One of the scariest parts of climate science is that various amplifying feedback effects that have come into play, and will do so more as the planet continues to warm. These feedbacks are almost certain to both accelerate the warming of the planet, and to make it continue long after humans have reduced or eliminated our societal carbon emissions. These amplifying feedbacks are why we know that barring nigh-miraculous new technology to pull carbon out of the atmosphere, the planet will continue warming for generations to come.

Fortunately, amplifying feedbacks are not the only responses to a warming climate. One suppressing feedback I heard about a while back is from the increasing number of icebergs breaking off the Antarctic and Greenland ice sheets as they melt into the ocean. The icebergs have a fertilizing effect on the water around them, increasing algal growth, and pulling CO2 out of the atmosphere.
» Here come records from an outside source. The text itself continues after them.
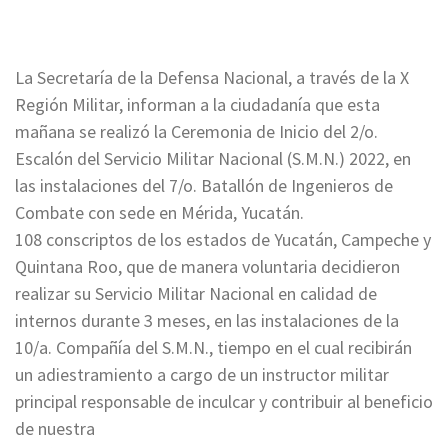
La Secretaría de la Defensa Nacional, a través de la X
Región Militar, informan a la ciudadanía que esta
mañana se realizó la Ceremonia de Inicio del 2/o.
Escalón del Servicio Militar Nacional (S.M.N.) 2022, en
las instalaciones del 7/o. Batallón de Ingenieros de
Combate con sede en Mérida, Yucatán.
108 conscriptos de los estados de Yucatán, Campeche y
Quintana Roo, que de manera voluntaria decidieron
realizar su Servicio Militar Nacional en calidad de
internos durante 3 meses, en las instalaciones de la
10/a. Compañía del S.M.N., tiempo en el cual recibirán
un adiestramiento a cargo de un instructor militar
principal responsable de inculcar y contribuir al beneficio
de nuestra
It’s not much, but as long as we’ve got ice sheets falling into the ocean, it’s going to keep capturing just a little more CO2 than would be captured without them.

New materials from NASA indicate that, as expected, the warming of the Arctic has had a “greening effect” on northern land masses. This means more photosynthesis, which means more CO2 being captured and stored as plant matter. It’s not clear how big of an effect this will end up being, or how it will compare to loss of primary productivity in other areas due to drought, but it will be some help in slowing the increase in greenhouse gas levels from a thawing, rotting permafrost, and so it will buy us just a little bit more time to get our act together.

Image shows a satellite representation of Canada and Alaska, with some areas shaded in green, particularly in northern Canada. Some areas are also shaded brown. The green indicates an increase in plant growth, and the brown indicates a decrease.

Using 29 years of data from Landsat satellites, researchers at NASA have found extensive greening in the vegetation across Alaska and Canada. Rapidly increasing temperatures in the Arctic have led to longer growing seasons and changing soils for the plants. Scientists have observed grassy tundras changing to scrublands, and shrub growing bigger and denser. From 1984-2012, extensive greening has occurred in the tundra of Western Alaska, the northern coast of Canada, and the tundra of Quebec and Labrador.
Credit: NASA’s Goddard Space Flight Center/Cindy Starr

Comments

  1. StevoR says

    Small comfort indeed. The last gifts of dying ice. It won’t buy us much time will it?

    We’ve already had – and wasted so much time. We still are, sadly,

    Still, this is something and is good news.